Aşk mı? Küllü yalan. Belden aşağı olmuş her duygu!... Sokaklarımız demiştim,
cıvıl cıvıldı… Pencere kenarlarında oturan amcaların sakız, çikolatalarıyla
enerji toplar, kapı komşumuz Meliha teyzenin suyu ile canlanırdık yeni
oyunlara… Spor karşılaşmaları bizimde oyunumuzdu… Zamane çocukları siz hiç
perde kornişinden kayak yapıp kaydınız mı? Tahtaları yontup, rulmanla tornet
yaptınız mı? Şimdiki çocuklarımız
anlamamış olabilirler çeviri yapayım… Yani ‘scaoter’ yaptınız mı? Telden araba
yapıp sürdünüz mü? Varillerin içine girip banyo yaptınız mı? Kiraz ağacının
tepelerinde gülüştünüz mü?
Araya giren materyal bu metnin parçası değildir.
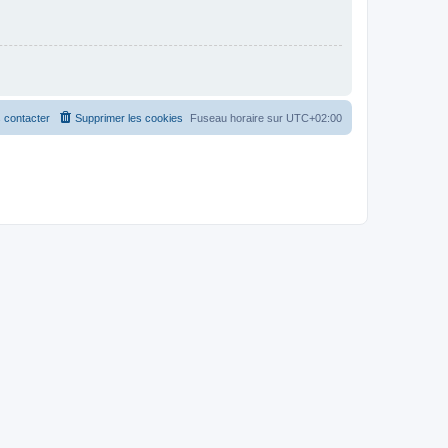
 contacter
Supprimer les cookies
Fuseau horaire sur
UTC+02:00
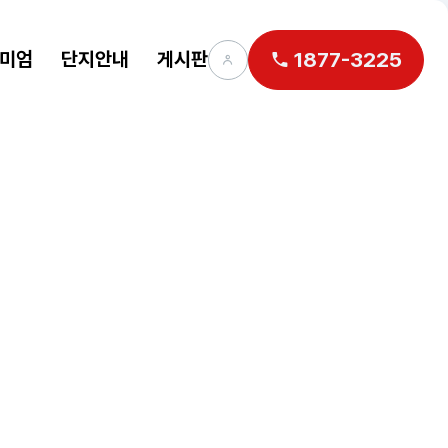
미엄
단지안내
게시판
1877-3225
Çamurlu çukur açıp, çivi dediğimiz oyunu oynadınız
mı? Misketlerin parlaklığında kondik yaptınız mı? Ve daha sayamadığım sokak oyunlarını hiç
oynadınız mı? İşte küçük bedenimiz bir
güne sığmazdı… Oyunlarımızda bire bir mücadele vardı… Akşam eve yorgun
döndüğümüzde hazırlanan soframızda ev yemekleri vardı… Ne hamburgerin, nede
hazır gıdaların doymuş yağı vardı. Pilav, dolma, kuru fasulye bağırsaklarımızın
dostuydu. Ve yemeğin ardından gevşeyen yorgun bedenimiz erkenden yatağa düşüp
mışıl mışıl uyuyarak tatlı rüyalara dalardık… Evet, anlat anlat bitmez bizim
dönemin hikâyeleri…
Konuyu neden anlattım biliyor musunuz?
Tuzla Belediyesi bugünlerde sizlere yukarıda anlattığım oyunlardan oluşan
“Sokak Oyunları Olimpiyatları”na ev sahipliği yapıyor… Ekran ardına
sıkıştırdığımız çocuklarımız; okul bahçelerinde altışar kişilik takımlar
halinde yapılacak yarışmalarda onlara; yakan topu, dokuztaşı, misketi, mendil
kapmaca, ip atlama gibi oyunları oynayıp yarışacaklar… 1200 başvurunun
yapıldığı projenin mimarı Dalga Danışmanlık Şirketler Grubunun yöneticisi Yavuz
Yiğit. Onu buradan tebrik ediyorum. Projenin tüm Türkiye’ye yayılması içinde
çalıştıklarını söylüyor. Bravo doğrusu! Hem de kocaman! Bakınız Atamızın
çocuklara armağan ettiği bayram, dünyada evrenselleşti. Gelecekte de bu bayram
çerçevesi içinde neden “Dünya Çocukları Sokak Oyunları” Olimpiyatları
yapılmasın… Ben bu konuda lobi faaliyetlerini yürüteceğim. Sizlerde katkı verirseniz
sevinirim. Tabi ki yine şer odakları teknoloji pazarını öldürmemek adına
lobilerini oluşturarak çocuklarımızın uyanmalarını ve sağlıklı birey olmalarını
istemeyeceklerdir. Onları ekran ardına kilitlemenin mücadelesini yine
yapacaklardır. Yani ‘oyun içinde oyun’…
Artık büyüklerimizin küçükken
sokaklarda cirit attığı, orada özgürleştiği ortamlarda hak arama mücadeleleri
rafa kalktı. En küçük bir protesto dahi büyük cezalar getirdiğinden toplum
sindirildi… Ürkütüldü… Büyüklerin yapamadığını küçükler yapsın, hiç olmazsa onlar sokaklarda özgürce
oynasınlar… Zira dijital teknoloji çocuklarımız için “SOS” veriyor… Bakınız
uzmanların görüşlerine; Beyin ve Sinir
Cerrahı Uzmanı Prof Dr. Cengiz Kuday; “ İki yıl önce cep telefonlarının
çocuklarda daha etkili olduğu MR görüntülerinde ispatlandı. Telefon
konuşmalarının çocuklarda korteksi (beyin yarı kürelerinin gri maddesi. İnsan
davranışlarını kontrol eder.) daha fazla etkilediği bu çalışma ile resimlendi.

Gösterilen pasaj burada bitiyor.